Солнце клонилось к западу. Над болотом поднимался легкий белый туман, мерин словно пробирался сквозь облака пара, на лицо и раны ложился холодный воздух, в ноздри бил запах осоки, терпкого багульника.
Они миновали лес, проехали наизволок к Алаянискому хутору. Ветхие лачуги, вытоптанный загон, сбитые ворота. В торце риги, обращенные к медному вечернему небу, стоят две старые березы, такие же, как лачуги, потрепанные и замученные кошмаром жизни, ветви полны ведьминых гнезд. Под забором, надежно защищенная от ветра, зеленела крапива. Паленогорские мужики въехали во двор. Там не было ни души.
– Нет никакой надежды, никакой…
Из риги им навстречу поспешила, вернее, выбежала рослая баба – алаяниская хозяйка, седеющие волосы разметались по спине.
Что-то случилось.
Она запричитала издалека:
– Как хорошо, что вы заехали! Как хорошо! До чего хорошо, что вы заехали. А то ведь и помочь некому! Как хорошо…
И громко завыла.
Мерин остановился. Лалль продолжала шагать, пока не уткнулась мордой в задок телеги.
– На помощь! Помогите! Как же хорошо, что вы заехали! Одной-то мне не справиться! Ох, повесился! – охнула хозяйка.– И когда он только успел, всего какая-то минуточка, я в камору пошла в голове у дочки поискать, а он возьми да и повесься.

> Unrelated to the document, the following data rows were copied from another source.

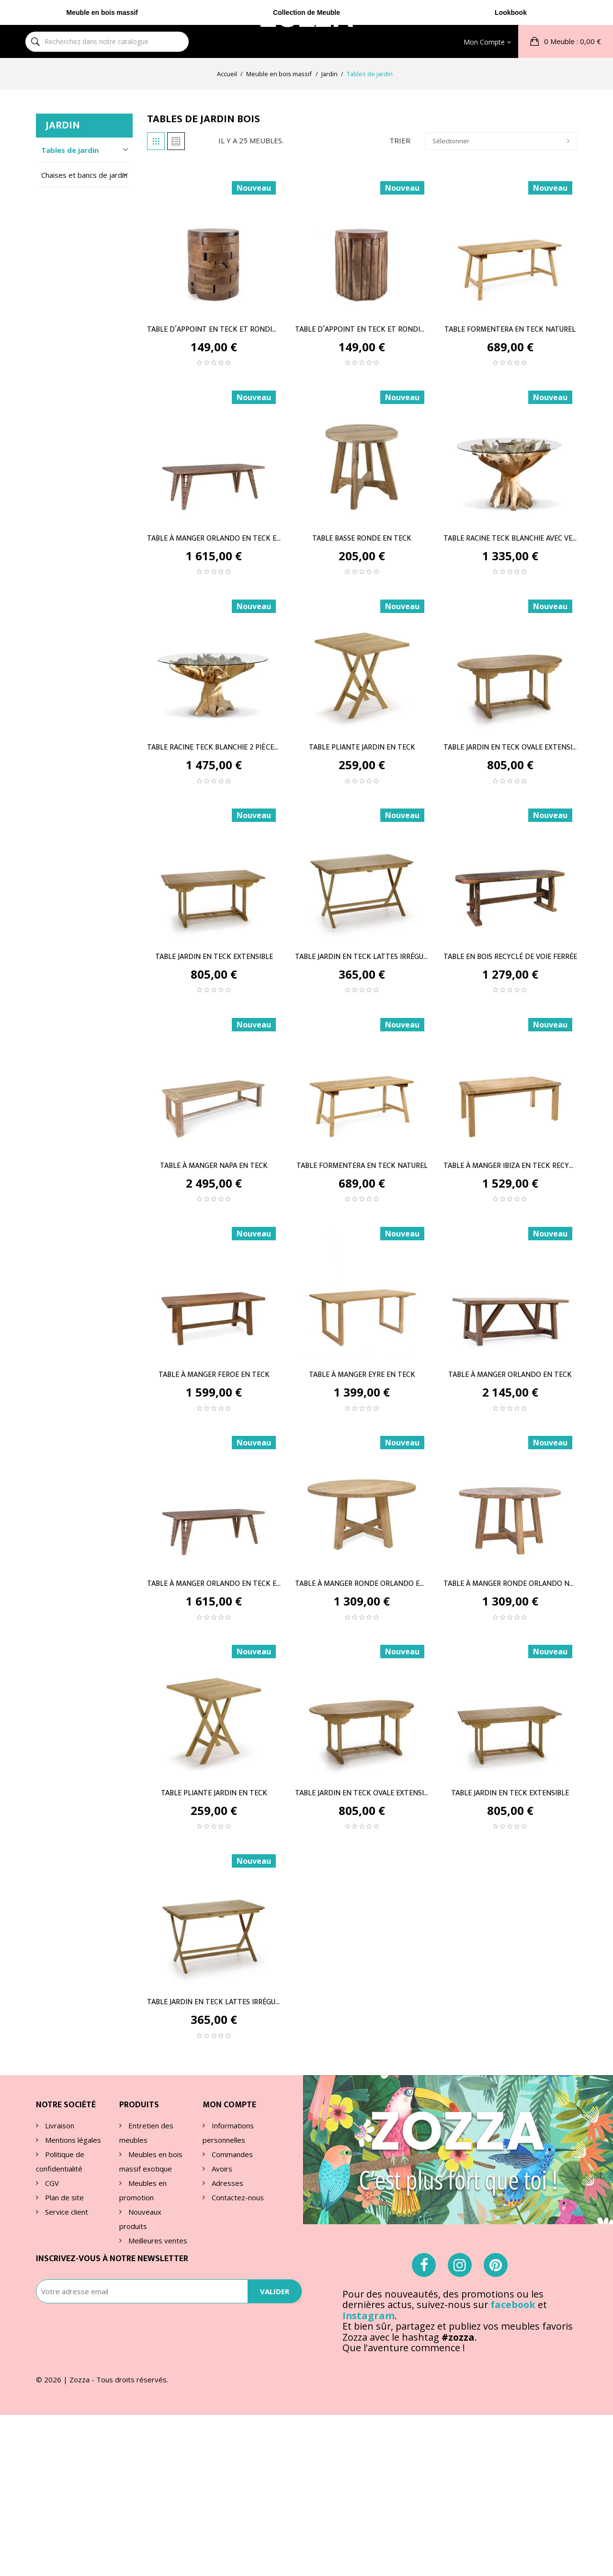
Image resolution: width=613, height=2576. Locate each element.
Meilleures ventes (156, 2240)
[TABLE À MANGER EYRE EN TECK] (362, 1288)
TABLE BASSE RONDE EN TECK (361, 538)
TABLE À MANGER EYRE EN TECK (362, 1375)
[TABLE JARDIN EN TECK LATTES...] (362, 869)
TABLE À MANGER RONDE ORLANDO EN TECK (362, 1584)
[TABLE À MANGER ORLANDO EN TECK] (510, 1288)
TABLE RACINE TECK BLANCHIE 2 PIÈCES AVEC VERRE (214, 747)
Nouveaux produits (140, 2219)
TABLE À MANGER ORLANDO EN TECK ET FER (214, 538)
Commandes (231, 2154)
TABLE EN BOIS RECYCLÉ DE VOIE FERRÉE (510, 956)
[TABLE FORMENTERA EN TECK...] (510, 242)
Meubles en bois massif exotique (150, 2161)
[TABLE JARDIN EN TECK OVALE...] (510, 660)
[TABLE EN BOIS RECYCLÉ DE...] (510, 869)
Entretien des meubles (146, 2133)
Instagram (368, 2363)
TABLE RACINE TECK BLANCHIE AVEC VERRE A (510, 538)
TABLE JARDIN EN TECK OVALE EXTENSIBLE (510, 747)
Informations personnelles (228, 2133)
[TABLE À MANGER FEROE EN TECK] (214, 1288)
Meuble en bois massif (102, 45)
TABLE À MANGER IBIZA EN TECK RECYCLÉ (510, 1165)
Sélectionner (500, 141)
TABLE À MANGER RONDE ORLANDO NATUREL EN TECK (510, 1584)
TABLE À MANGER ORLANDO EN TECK (510, 1375)
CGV (51, 2183)
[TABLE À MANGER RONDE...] (362, 1496)
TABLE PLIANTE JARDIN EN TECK (362, 747)
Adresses (226, 2183)
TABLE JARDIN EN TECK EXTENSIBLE (214, 956)
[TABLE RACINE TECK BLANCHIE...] (510, 451)
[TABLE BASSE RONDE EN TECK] (362, 451)
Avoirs (221, 2168)
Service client (65, 2212)
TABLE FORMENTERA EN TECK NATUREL (510, 329)
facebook (512, 2351)
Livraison (58, 2125)
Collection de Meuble (306, 45)
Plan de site (63, 2197)
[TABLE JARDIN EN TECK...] (214, 869)
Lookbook (511, 45)
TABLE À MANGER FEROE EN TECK (214, 1375)
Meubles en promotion (143, 2190)
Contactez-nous (237, 2197)
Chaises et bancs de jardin (84, 175)
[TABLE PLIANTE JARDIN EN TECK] (362, 660)
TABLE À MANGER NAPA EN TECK (214, 1165)
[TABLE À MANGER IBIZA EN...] (510, 1078)
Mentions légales (72, 2140)
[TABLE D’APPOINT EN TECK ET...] (214, 242)
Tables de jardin (70, 150)
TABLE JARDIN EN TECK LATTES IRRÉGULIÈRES (362, 956)
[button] (565, 16)
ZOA (306, 16)
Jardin (62, 125)
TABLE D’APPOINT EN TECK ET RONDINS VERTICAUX (362, 329)
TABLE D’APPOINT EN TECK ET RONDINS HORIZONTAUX (214, 329)
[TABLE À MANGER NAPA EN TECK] (214, 1078)
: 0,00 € (571, 16)
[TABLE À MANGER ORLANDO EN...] (214, 451)
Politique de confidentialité (60, 2161)
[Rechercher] (35, 17)
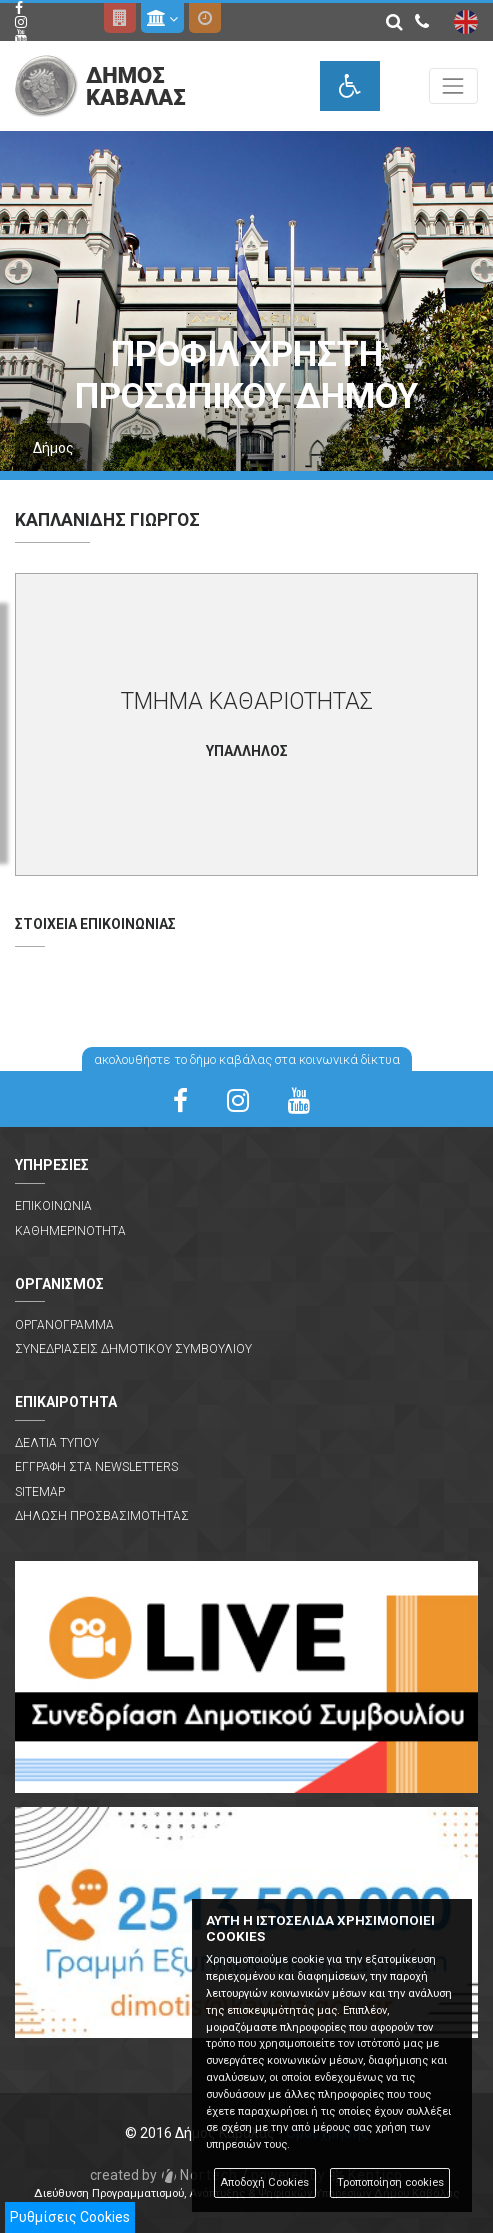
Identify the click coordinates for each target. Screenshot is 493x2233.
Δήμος (53, 448)
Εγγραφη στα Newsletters (96, 1467)
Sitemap (40, 1492)
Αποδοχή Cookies (264, 2182)
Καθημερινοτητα (70, 1231)
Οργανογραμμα (64, 1325)
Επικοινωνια (53, 1206)
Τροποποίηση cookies (390, 2182)
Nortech (164, 2175)
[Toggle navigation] (453, 85)
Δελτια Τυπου (57, 1443)
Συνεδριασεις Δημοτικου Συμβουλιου (133, 1349)
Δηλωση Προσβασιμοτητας (102, 1516)
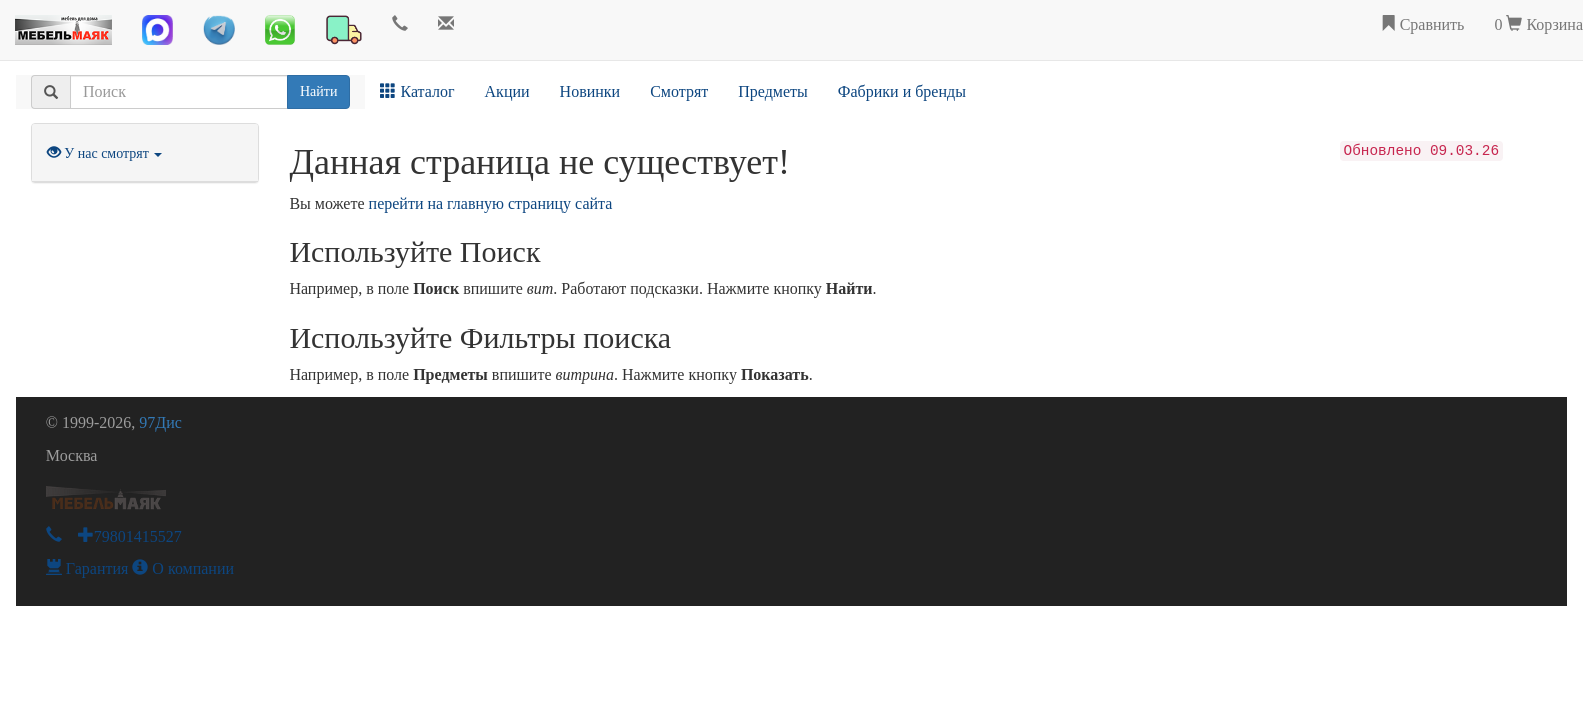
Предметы (773, 91)
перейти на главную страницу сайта (491, 203)
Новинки (590, 91)
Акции (507, 91)
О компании (183, 568)
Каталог (417, 91)
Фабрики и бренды (902, 91)
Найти (318, 91)
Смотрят (679, 91)
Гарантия (87, 568)
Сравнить (1422, 24)
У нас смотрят (105, 153)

Уже не раз грозился наложить на себя руки, да я все думала, поговорит и перестанет, мне и в голову не приходило приглядывать за ним, а он ишь что удумал, взял поводок и удавился, ему и горюшка мало, что с нами-то станется… Как хорошо, что вы пришли! Подсобите его на одр положить. Он там, в гумне, одна-то я боюсь…
Батрак слез с телеги.
– Хинд, а ты чего ж не идешь? Ведь это все твой отец, иначе разве бы он, покойная головушка, погнался бы за новой верой! Из-за нее все напасти-то и начались, он вроде рехнулся… Я его не пускала, мол, не ходи, да только где уж там, разве он меня послушает, того гляди кулаком огреет…
Хинд по-прежнему лежал в телеге, согнувшись в три погибели.
– Иди-иди, Хинд!
– Его высекли на конюшне,– кивнул батрак на хозяина.
– Что с того! Все равно пусть идет!
– Его только что высекли на конюшне, кровь вон капает,– повторил батрак.
На землистом лице хозяйки промелькнуло недоумение.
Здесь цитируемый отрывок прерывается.